Pyrazinamide is removed by hemodialysis and should be administered after dialysis.

References

  1. Woo J, Leung A, Chan K, Lai KN, Teoh R "Pyrazinamide and rifampicin regimens for patients on maintenance dialysis." Int J Artif Organs 11 (1988): 181-5
  2. "Product Information. Pyrazinamide (pyrazinamide)." VersaPharm Inc, Marietta, GA.
Moderate

Rifampin (Includes Rifater) ↔ Enzyme Induction

Moderate Potential Hazard, Moderate plausibility

Applies to: Hyperthyroidism, Hyperadrenocorticism, Hypoparathyroidism, Hypothyroidism, Panhypopituitarism, Hyperparathyroidism, Adrenal Insufficiency

Rifampin has enzyme-inducing effects that can enhance the metabolism of many endogenous substrates, including adrenal hormones, thyroid hormones, and vitamin D, the latter of which may affect serum calcium, phosphate and parathyroid hormone levels. Patients with preexisting imbalances of these hormones should be monitored more closely during long-term therapy with rifampin. In patients whose hormonal condition is stabilized on treatment, adjustments may be necessary in their treatment regimen to compensate for these effects.

References

  1. "Product Information. Rifadin (rifampin)." Hoechst Marion-Roussel Inc, Kansas City, MO.

Rifater (isoniazid / pyrazinamide / rifampin) drug Interactions

There are 830 drug interactions with Rifater (isoniazid / pyrazinamide / rifampin)

Rifater (isoniazid / pyrazinamide / rifampin) alcohol/food Interactions

There are 2 alcohol/food interactions with Rifater (isoniazid / pyrazinamide / rifampin)

Drug Interaction Classification

The classifications below are a general guideline only.
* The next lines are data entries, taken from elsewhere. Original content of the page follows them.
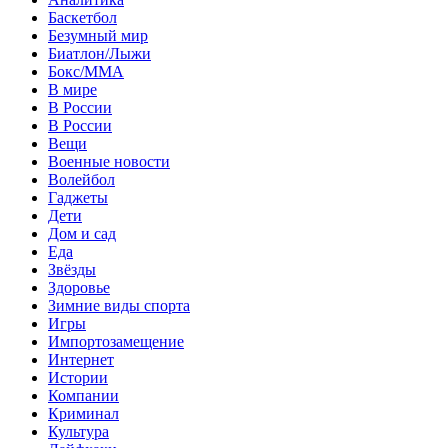
Баскетбол
Безумный мир
Биатлон/Лыжи
Бокс/MMA
В мире
В России
В России
Вещи
Военные новости
Волейбол
Гаджеты
Дети
Дом и сад
Еда
Звёзды
Здоровье
Зимние виды спорта
Игры
Импортозамещение
Интернет
Истории
Компании
Криминал
Культура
It is difficult to determine the relevance of a particular drug interaction to any individual given the large number of variables.

Major Highly clinically significant. Avoid combinations; the risk of the interaction outweighs the benefit.
Moderate Moderately clinically significant. Usually avoid combinations; use it only under special circumstances.
Minor Minimally clinically significant. Minimize risk; assess risk and consider an alternative drug, take steps to circumvent the interaction risk and/or institute a monitoring plan.

Do not stop taking any medications without consulting your healthcare provider.